_DIRECTIONS_
Omit the images, then repeat the listing exactly.

-- Opening Marker --

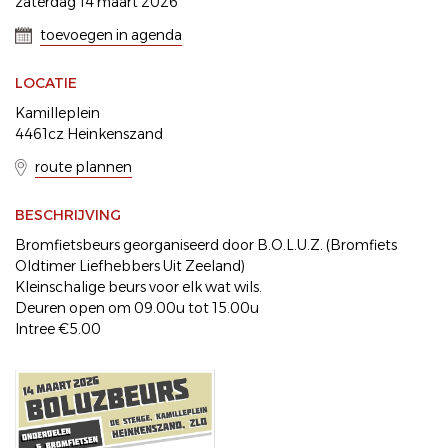
zaterdag 14 maart 2026
toevoegen in agenda
LOCATIE
Kamilleplein
4461cz Heinkenszand
route plannen
BESCHRIJVING
Bromfietsbeurs georganiseerd door B.O.L.U.Z. (Bromfiets
Oldtimer Liefhebbers Uit Zeeland)
Kleinschalige beurs voor elk wat wils.
Deuren open om 09.00u tot 15.00u
Intree €5.00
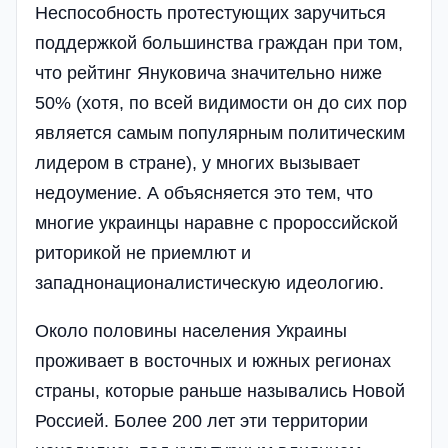
Неспособность протестующих заручиться
поддержкой большинства граждан при том,
что рейтинг Януковича значительно ниже
50% (хотя, по всей видимости он до сих пор
является самым популярным политическим
лидером в стране), у многих вызывает
недоумение. А объясняется это тем, что
многие украинцы наравне с пророссийской
риторикой не приемлют и
западнонационалистическую идеологию.
Около половины населения Украины
проживает в восточных и южных регионах
страны, которые раньше назывались Новой
Россией. Более 200 лет эти территории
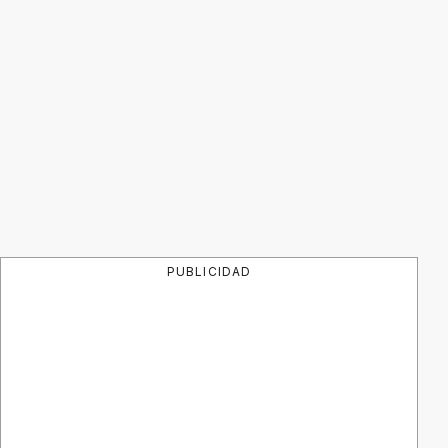
PUBLICIDAD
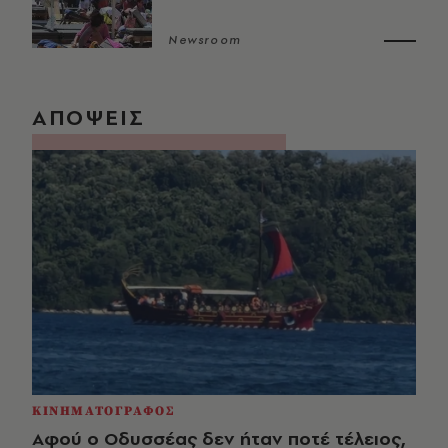
Newsroom
ΑΠΟΨΕΙΣ
ΚΙΝΗΜΑΤΟΓΡΑΦΟΣ
Αφού ο Οδυσσέας δεν ήταν ποτέ τέλειος,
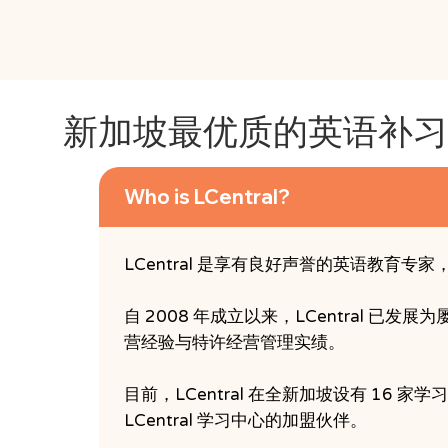
新加坡最优质的英语补
Who is LCentral?
LCentral 是享有良好声誉的英语教育专家
自 2008 年成立以来，LCentral 已发
营经验与特许经营管理实绩。
目前，LCentral 在全新加坡设有 1
LCentral 学习中心的加盟伙伴。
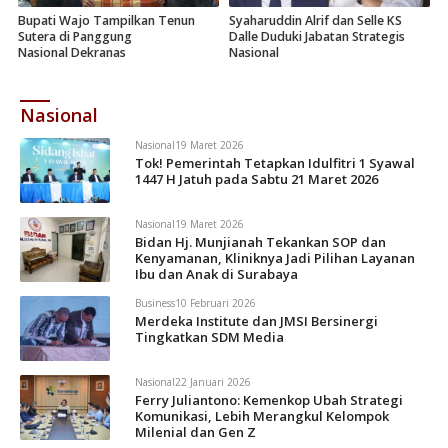
Bupati Wajo Tampilkan Tenun
Syaharuddin Alrif dan Selle KS
Sutera di Panggung
Dalle Duduki Jabatan Strategis
Nasional Dekranas
Nasional
Nasional
Nasional
19 Maret 2026
Tok! Pemerintah Tetapkan Idulfitri 1 Syawal
1447 H Jatuh pada Sabtu 21 Maret 2026
Nasional
19 Maret 2026
Bidan Hj. Munjianah Tekankan SOP dan
Kenyamanan, Kliniknya Jadi Pilihan Layanan
Ibu dan Anak di Surabaya
Business
10 Februari 2026
Merdeka Institute dan JMSI Bersinergi
Tingkatkan SDM Media
Nasional
22 Januari 2026
Ferry Juliantono: Kemenkop Ubah Strategi
Komunikasi, Lebih Merangkul Kelompok
Milenial dan Gen Z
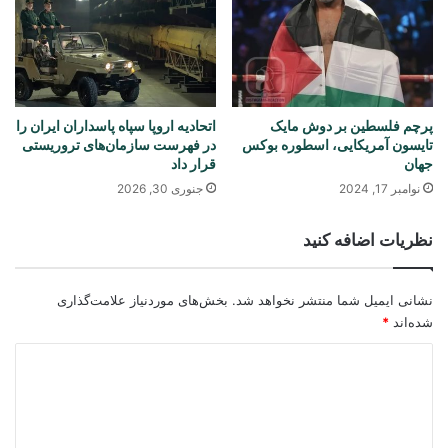
پرچم فلسطین بر دوش مایک
اتحادیه اروپا سپاه پاسداران ایران را
تایسون آمریکایی، اسطوره بوکس
در فهرست سازمان‌های تروریستی
جهان
قرار داد
نوامبر 17, 2024
جنوری 30, 2026
نظریات اضافه کنید
نشانی ایمیل شما منتشر نخواهد شد.
بخش‌های موردنیاز علامت‌گذاری
شده‌اند
*
د
ی
د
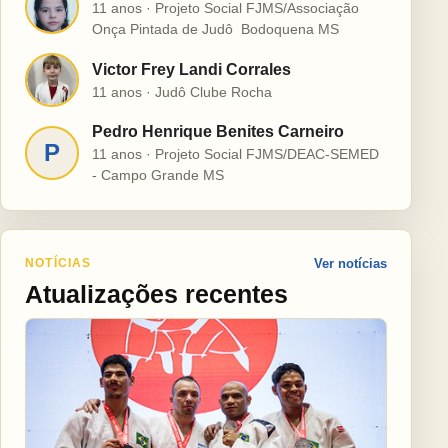
H
11 anos · Projeto Social FJMS/Associação
Onça Pintada de Judô  Bodoquena MS
Victor Frey Landi Corrales
V
11 anos · Judô Clube Rocha
Pedro Henrique Benites Carneiro
P
11 anos · Projeto Social FJMS/DEAC-SEMED
- Campo Grande MS
NOTÍCIAS
Ver notícias
Atualizações recentes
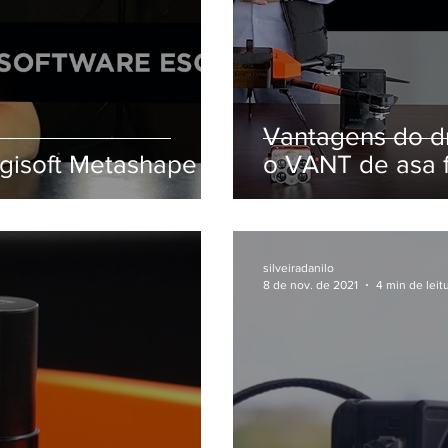
Vantagens do dr
gisoft Metashape
o VANT de asa f
silveiradanilo
8 de nov. de 2021
4 min de leit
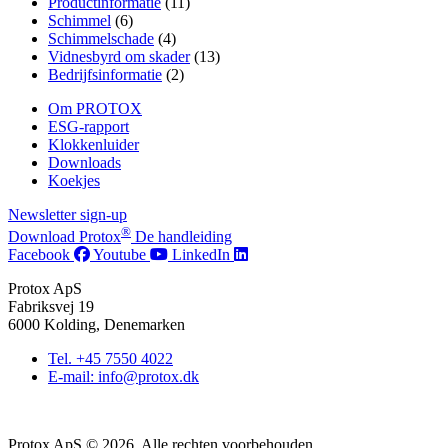
Productinformatie
(11)
Schimmel
(6)
Schimmelschade
(4)
Vidnesbyrd om skader
(13)
Bedrijfsinformatie
(2)
Om PROTOX
ESG-rapport
Klokkenluider
Downloads
Koekjes
Newsletter sign-up
®
Download Protox
De handleiding
Facebook
Youtube
LinkedIn
Protox ApS
Fabriksvej 19
6000 Kolding, Denemarken
Tel. +45 7550 4022
E-mail: info@protox.dk
Protox ApS © 2026. Alle rechten voorbehouden.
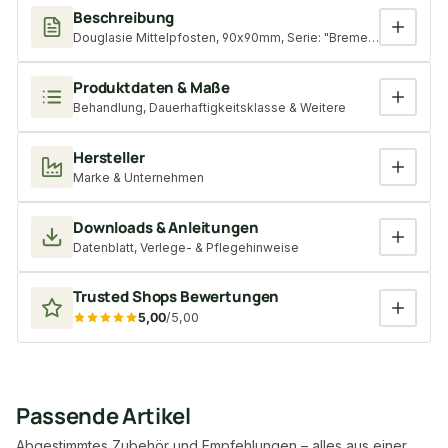
Beschreibung
Douglasie Mittelpfosten, 90x90mm, Serie: "Bremen" KD, unbeha
Produktdaten & Maße
Behandlung, Dauerhaftigkeitsklasse & Weitere
Hersteller
Marke & Unternehmen
Downloads & Anleitungen
Datenblatt, Verlege- & Pflegehinweise
Trusted Shops Bewertungen
5,00
/5,00
Passende Artikel
Abgestimmtes Zubehör und Empfehlungen – alles aus einer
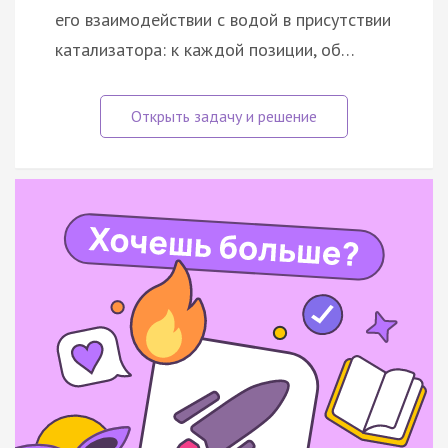
его взаимодействии с водой в присутствии
катализатора: к каждой позиции, об…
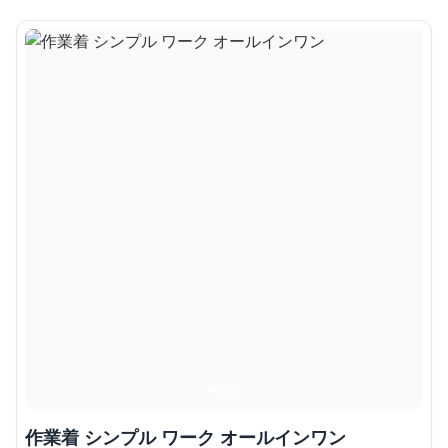
作業着 シンプル ワーク オールインワン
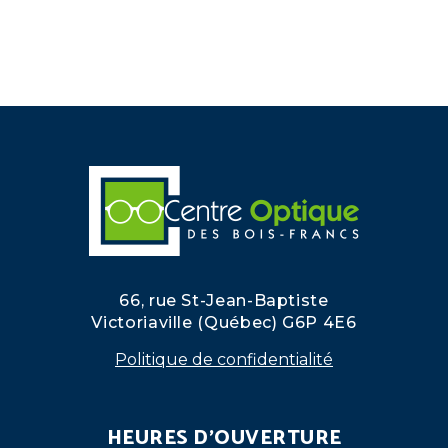
66, rue St-Jean-Baptiste
Victoriaville (Québec) G6P 4E6
Politique de confidentialité
HEURES D'OUVERTURE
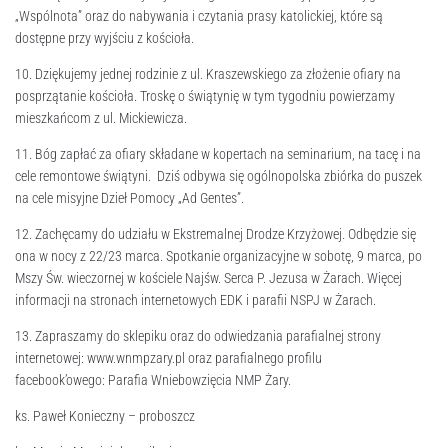
„Wspólnota” oraz do nabywania i czytania prasy katolickiej, które są
dostępne przy wyjściu z kościoła.
10. Dziękujemy jednej rodzinie z ul. Kraszewskiego za złożenie ofiary na
posprzątanie kościoła. Troskę o świątynię w tym tygodniu powierzamy
mieszkańcom z ul. Mickiewicza.
11. Bóg zapłać za ofiary składane w kopertach na seminarium, na tacę i na
cele remontowe świątyni. Dziś odbywa się ogólnopolska zbiórka do puszek
na cele misyjne Dzieł Pomocy „Ad Gentes”.
12. Zachęcamy do udziału w Ekstremalnej Drodze Krzyżowej. Odbędzie się
ona w nocy z 22/23 marca. Spotkanie organizacyjne w sobotę, 9 marca, po
Mszy Św. wieczornej w kościele Najśw. Serca P. Jezusa w Żarach. Więcej
informacji na stronach internetowych EDK i parafii NSPJ w Żarach.
13. Zapraszamy do sklepiku oraz do odwiedzania parafialnej strony
internetowej: www.wnmpzary.pl oraz parafialnego profilu
facebook’owego: Parafia Wniebowzięcia NMP Żary.
ks. Paweł Konieczny – proboszcz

-- Closing Marker --

_REPLY_
zaterdag 14 maart 2026
toevoegen in agenda
LOCATIE
Kamilleplein
4461cz Heinkenszand
route plannen
BESCHRIJVING
Bromfietsbeurs georganiseerd door B.O.L.U.Z. (Bromfiets
Oldtimer Liefhebbers Uit Zeeland)
Kleinschalige beurs voor elk wat wils.
Deuren open om 09.00u tot 15.00u
Intree €5.00
Неспособность протестующих заручиться
поддержкой большинства граждан при том,
что рейтинг Януковича значительно ниже
50% (хотя, по всей видимости он до сих пор
является самым популярным политическим
лидером в стране), у многих вызывает
недоумение. А объясняется это тем, что
многие украинцы наравне с пророссийской
риторикой не приемлют и
западнонационалистическую идеологию.
Около половины населения Украины
проживает в восточных и южных регионах
страны, которые раньше назывались Новой
Россией. Более 200 лет эти территории
PUBLICIDAD
Newsroom
ΑΠΟΨΕΙΣ
ΚΙΝΗΜΑΤΟΓΡΑΦΟΣ
Αφού ο Οδυσσέας δεν ήταν ποτέ τέλειος,
新加坡最优质的英语补
Who is LCentral?
LCentral 是享有良好声誉的英语教育专家
自 2008 年成立以来，LCentral 已发
营经验与特许经营管理实绩。
目前，LCentral 在全新加坡设有 1
LCentral 学习中心的加盟伙伴。
Bupati Wajo Tampilkan Tenun
Syaharuddin Alrif dan Selle KS
Sutera di Panggung
Dalle Duduki Jabatan Strategis
Nasional Dekranas
Nasional
Nasional
Nasional
19 Maret 2026
Tok! Pemerintah Tetapkan Idulfitri 1 Syawal
1447 H Jatuh pada Sabtu 21 Maret 2026
Nasional
19 Maret 2026
Bidan Hj. Munjianah Tekankan SOP dan
Kenyamanan, Kliniknya Jadi Pilihan Layanan
Ibu dan Anak di Surabaya
Business
10 Februari 2026
Merdeka Institute dan JMSI Bersinergi
Tingkatkan SDM Media
Nasional
22 Januari 2026
Ferry Juliantono: Kemenkop Ubah Strategi
Komunikasi, Lebih Merangkul Kelompok
Milenial dan Gen Z
پرچم فلسطین بر دوش مایک
اتحادیه اروپا سپاه پاسداران ایران را
تایسون آمریکایی، اسطوره بوکس
در فهرست سازمان‌های تروریستی
جهان
قرار داد
نوامبر 17, 2024
جنوری 30, 2026
نظریات اضافه کنید
نشانی ایمیل شما منتشر نخواهد شد.
بخش‌های موردنیاز علامت‌گذاری
شده‌اند
*
د
ی
د
H
11 anos · Projeto Social FJMS/Associação
Onça Pintada de Judô  Bodoquena MS
Victor Frey Landi Corrales
V
11 anos · Judô Clube Rocha
Pedro Henrique Benites Carneiro
P
11 anos · Projeto Social FJMS/DEAC-SEMED
- Campo Grande MS
NOTÍCIAS
Ver notícias
Atualizações recentes
Vantagens do dr
gisoft Metashape
o VANT de asa f
silveiradanilo
8 de nov. de 2021
4 min de leit
Productinformatie
(11)
Schimmel
(6)
Schimmelschade
(4)
Vidnesbyrd om skader
(13)
Bedrijfsinformatie
(2)
Om PROTOX
ESG-rapport
Klokkenluider
Downloads
Koekjes
Newsletter sign-up
®
Download Protox
De handleiding
Facebook
Youtube
LinkedIn
Protox ApS
Fabriksvej 19
6000 Kolding, Denemarken
Tel. +45 7550 4022
E-mail: info@protox.dk
Protox ApS © 2026. Alle rechten voorbehouden.
Beschreibung
Douglasie Mittelpfosten, 90x90mm, Serie: "Bremen" KD, unbeha
Produktdaten & Maße
Behandlung, Dauerhaftigkeitsklasse & Weitere
Hersteller
Marke & Unternehmen
Downloads & Anleitungen
Datenblatt, Verlege- & Pflegehinweise
Trusted Shops Bewertungen
5,00
/5,00
Passende Artikel
Abgestimmtes Zubehör und Empfehlungen – alles aus einer
его взаимодействии с водой в присутствии
катализатора: к каждой позиции, об…
作業着 シンプル ワーク オールインワン
66, rue St-Jean-Baptiste
Victoriaville (Québec) G6P 4E6
Politique de confidentialité
HEURES D'OUVERTURE
„Wspólnota” oraz do nabywania i czytania prasy katolickiej, które są
dostępne przy wyjściu z kościoła.
10. Dziękujemy jednej rodzinie z ul. Kraszewskiego za złożenie ofiary na
posprzątanie kościoła. Troskę o świątynię w tym tygodniu powierzamy
mieszkańcom z ul. Mickiewicza.
11. Bóg zapłać za ofiary składane w kopertach na seminarium, na tacę i na
cele remontowe świątyni. Dziś odbywa się ogólnopolska zbiórka do puszek
na cele misyjne Dzieł Pomocy „Ad Gentes”.
12. Zachęcamy do udziału w Ekstremalnej Drodze Krzyżowej. Odbędzie się
ona w nocy z 22/23 marca. Spotkanie organizacyjne w sobotę, 9 marca, po
Mszy Św. wieczornej w kościele Najśw. Serca P. Jezusa w Żarach. Więcej
informacji na stronach internetowych EDK i parafii NSPJ w Żarach.
13. Zapraszamy do sklepiku oraz do odwiedzania parafialnej strony
internetowej: www.wnmpzary.pl oraz parafialnego profilu
facebook’owego: Parafia Wniebowzięcia NMP Żary.
ks. Paweł Konieczny – proboszcz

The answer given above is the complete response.